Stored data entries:

__________________________________________________

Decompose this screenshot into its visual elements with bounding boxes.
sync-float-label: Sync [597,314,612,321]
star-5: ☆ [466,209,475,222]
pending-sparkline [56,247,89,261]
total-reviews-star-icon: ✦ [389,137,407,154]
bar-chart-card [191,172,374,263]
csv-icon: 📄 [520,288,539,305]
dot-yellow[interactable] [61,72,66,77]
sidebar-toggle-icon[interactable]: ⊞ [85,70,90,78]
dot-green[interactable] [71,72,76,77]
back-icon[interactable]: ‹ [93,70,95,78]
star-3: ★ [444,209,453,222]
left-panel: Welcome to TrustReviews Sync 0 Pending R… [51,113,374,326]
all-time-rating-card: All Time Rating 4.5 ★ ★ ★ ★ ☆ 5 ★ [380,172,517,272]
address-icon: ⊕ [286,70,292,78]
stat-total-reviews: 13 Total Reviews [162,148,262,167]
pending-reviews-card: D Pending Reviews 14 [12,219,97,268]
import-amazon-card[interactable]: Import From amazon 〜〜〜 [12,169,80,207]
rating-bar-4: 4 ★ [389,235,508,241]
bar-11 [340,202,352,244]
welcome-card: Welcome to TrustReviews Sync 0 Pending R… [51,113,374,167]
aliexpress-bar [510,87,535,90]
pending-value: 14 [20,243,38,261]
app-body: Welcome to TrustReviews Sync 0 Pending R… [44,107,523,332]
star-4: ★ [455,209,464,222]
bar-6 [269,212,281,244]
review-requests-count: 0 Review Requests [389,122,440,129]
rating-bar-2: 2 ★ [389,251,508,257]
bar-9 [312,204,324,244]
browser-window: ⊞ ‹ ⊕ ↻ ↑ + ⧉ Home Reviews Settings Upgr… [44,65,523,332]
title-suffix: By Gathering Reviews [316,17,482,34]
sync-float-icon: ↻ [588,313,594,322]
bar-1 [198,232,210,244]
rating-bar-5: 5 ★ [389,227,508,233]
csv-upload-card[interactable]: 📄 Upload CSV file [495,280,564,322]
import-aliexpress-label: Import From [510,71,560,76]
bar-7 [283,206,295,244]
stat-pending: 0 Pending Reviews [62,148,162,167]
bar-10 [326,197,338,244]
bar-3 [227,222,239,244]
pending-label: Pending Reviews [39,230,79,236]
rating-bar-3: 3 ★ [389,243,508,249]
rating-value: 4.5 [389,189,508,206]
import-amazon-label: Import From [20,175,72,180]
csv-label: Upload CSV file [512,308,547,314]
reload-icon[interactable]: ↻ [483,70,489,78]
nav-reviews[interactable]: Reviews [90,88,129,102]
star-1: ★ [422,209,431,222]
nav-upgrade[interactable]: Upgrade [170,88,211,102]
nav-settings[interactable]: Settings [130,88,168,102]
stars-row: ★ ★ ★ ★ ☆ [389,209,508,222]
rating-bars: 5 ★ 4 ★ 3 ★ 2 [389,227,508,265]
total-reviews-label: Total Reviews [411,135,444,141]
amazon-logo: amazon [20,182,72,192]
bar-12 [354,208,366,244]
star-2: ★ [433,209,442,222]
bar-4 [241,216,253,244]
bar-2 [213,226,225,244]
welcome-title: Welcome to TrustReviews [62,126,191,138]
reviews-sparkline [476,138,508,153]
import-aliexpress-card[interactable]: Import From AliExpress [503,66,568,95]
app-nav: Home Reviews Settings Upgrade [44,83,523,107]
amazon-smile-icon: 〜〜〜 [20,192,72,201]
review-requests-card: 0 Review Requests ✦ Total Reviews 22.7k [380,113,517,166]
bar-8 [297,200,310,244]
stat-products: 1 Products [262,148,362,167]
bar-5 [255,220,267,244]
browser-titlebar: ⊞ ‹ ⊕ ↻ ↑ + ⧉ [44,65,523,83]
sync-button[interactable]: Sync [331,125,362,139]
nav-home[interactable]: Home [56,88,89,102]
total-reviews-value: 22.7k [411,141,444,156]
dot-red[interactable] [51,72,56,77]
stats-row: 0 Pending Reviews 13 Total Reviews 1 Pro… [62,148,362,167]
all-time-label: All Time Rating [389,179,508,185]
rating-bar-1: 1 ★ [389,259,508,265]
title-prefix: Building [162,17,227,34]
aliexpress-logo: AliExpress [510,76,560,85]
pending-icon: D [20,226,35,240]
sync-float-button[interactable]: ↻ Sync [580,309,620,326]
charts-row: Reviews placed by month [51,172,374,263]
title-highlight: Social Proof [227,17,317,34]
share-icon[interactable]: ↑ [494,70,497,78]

__________________________________________________

ASSIGNMENT> The reply should restate the records above in full, character for character.

REPLY>
Decompose this screenshot into its visual elements with bounding boxes.
sync-float-label: Sync [597,314,612,321]
star-5: ☆ [466,209,475,222]
pending-sparkline [56,247,89,261]
total-reviews-star-icon: ✦ [389,137,407,154]
bar-chart-card [191,172,374,263]
csv-icon: 📄 [520,288,539,305]
dot-yellow[interactable] [61,72,66,77]
sidebar-toggle-icon[interactable]: ⊞ [85,70,90,78]
dot-green[interactable] [71,72,76,77]
back-icon[interactable]: ‹ [93,70,95,78]
star-3: ★ [444,209,453,222]
left-panel: Welcome to TrustReviews Sync 0 Pending R… [51,113,374,326]
all-time-rating-card: All Time Rating 4.5 ★ ★ ★ ★ ☆ 5 ★ [380,172,517,272]
address-icon: ⊕ [286,70,292,78]
stat-total-reviews: 13 Total Reviews [162,148,262,167]
pending-reviews-card: D Pending Reviews 14 [12,219,97,268]
import-amazon-card[interactable]: Import From amazon 〜〜〜 [12,169,80,207]
rating-bar-4: 4 ★ [389,235,508,241]
bar-11 [340,202,352,244]
welcome-card: Welcome to TrustReviews Sync 0 Pending R… [51,113,374,167]
aliexpress-bar [510,87,535,90]
pending-value: 14 [20,243,38,261]
app-body: Welcome to TrustReviews Sync 0 Pending R… [44,107,523,332]
star-4: ★ [455,209,464,222]
bar-6 [269,212,281,244]
review-requests-count: 0 Review Requests [389,122,440,129]
rating-bar-2: 2 ★ [389,251,508,257]
bar-9 [312,204,324,244]
browser-window: ⊞ ‹ ⊕ ↻ ↑ + ⧉ Home Reviews Settings Upgr… [44,65,523,332]
title-suffix: By Gathering Reviews [316,17,482,34]
sync-float-icon: ↻ [588,313,594,322]
bar-1 [198,232,210,244]
rating-bar-5: 5 ★ [389,227,508,233]
csv-upload-card[interactable]: 📄 Upload CSV file [495,280,564,322]
import-aliexpress-label: Import From [510,71,560,76]
bar-7 [283,206,295,244]
stat-pending: 0 Pending Reviews [62,148,162,167]
bar-10 [326,197,338,244]
bar-3 [227,222,239,244]
pending-label: Pending Reviews [39,230,79,236]
rating-bar-3: 3 ★ [389,243,508,249]
rating-value: 4.5 [389,189,508,206]
import-amazon-label: Import From [20,175,72,180]
csv-label: Upload CSV file [512,308,547,314]
reload-icon[interactable]: ↻ [483,70,489,78]
nav-reviews[interactable]: Reviews [90,88,129,102]
star-1: ★ [422,209,431,222]
nav-upgrade[interactable]: Upgrade [170,88,211,102]
nav-settings[interactable]: Settings [130,88,168,102]
stars-row: ★ ★ ★ ★ ☆ [389,209,508,222]
rating-bars: 5 ★ 4 ★ 3 ★ 2 [389,227,508,265]
total-reviews-label: Total Reviews [411,135,444,141]
amazon-logo: amazon [20,182,72,192]
bar-12 [354,208,366,244]
star-2: ★ [433,209,442,222]
bar-4 [241,216,253,244]
bar-2 [213,226,225,244]
welcome-title: Welcome to TrustReviews [62,126,191,138]
reviews-sparkline [476,138,508,153]
import-aliexpress-card[interactable]: Import From AliExpress [503,66,568,95]
app-nav: Home Reviews Settings Upgrade [44,83,523,107]
amazon-smile-icon: 〜〜〜 [20,192,72,201]
review-requests-card: 0 Review Requests ✦ Total Reviews 22.7k [380,113,517,166]
bar-8 [297,200,310,244]
stat-products: 1 Products [262,148,362,167]
bar-5 [255,220,267,244]
browser-titlebar: ⊞ ‹ ⊕ ↻ ↑ + ⧉ [44,65,523,83]
sync-button[interactable]: Sync [331,125,362,139]
nav-home[interactable]: Home [56,88,89,102]
total-reviews-value: 22.7k [411,141,444,156]
dot-red[interactable] [51,72,56,77]
stats-row: 0 Pending Reviews 13 Total Reviews 1 Pro… [62,148,362,167]
all-time-label: All Time Rating [389,179,508,185]
rating-bar-1: 1 ★ [389,259,508,265]
title-prefix: Building [162,17,227,34]
aliexpress-logo: AliExpress [510,76,560,85]
pending-icon: D [20,226,35,240]
sync-float-button[interactable]: ↻ Sync [580,309,620,326]
charts-row: Reviews placed by month [51,172,374,263]
title-highlight: Social Proof [227,17,317,34]
share-icon[interactable]: ↑ [494,70,497,78]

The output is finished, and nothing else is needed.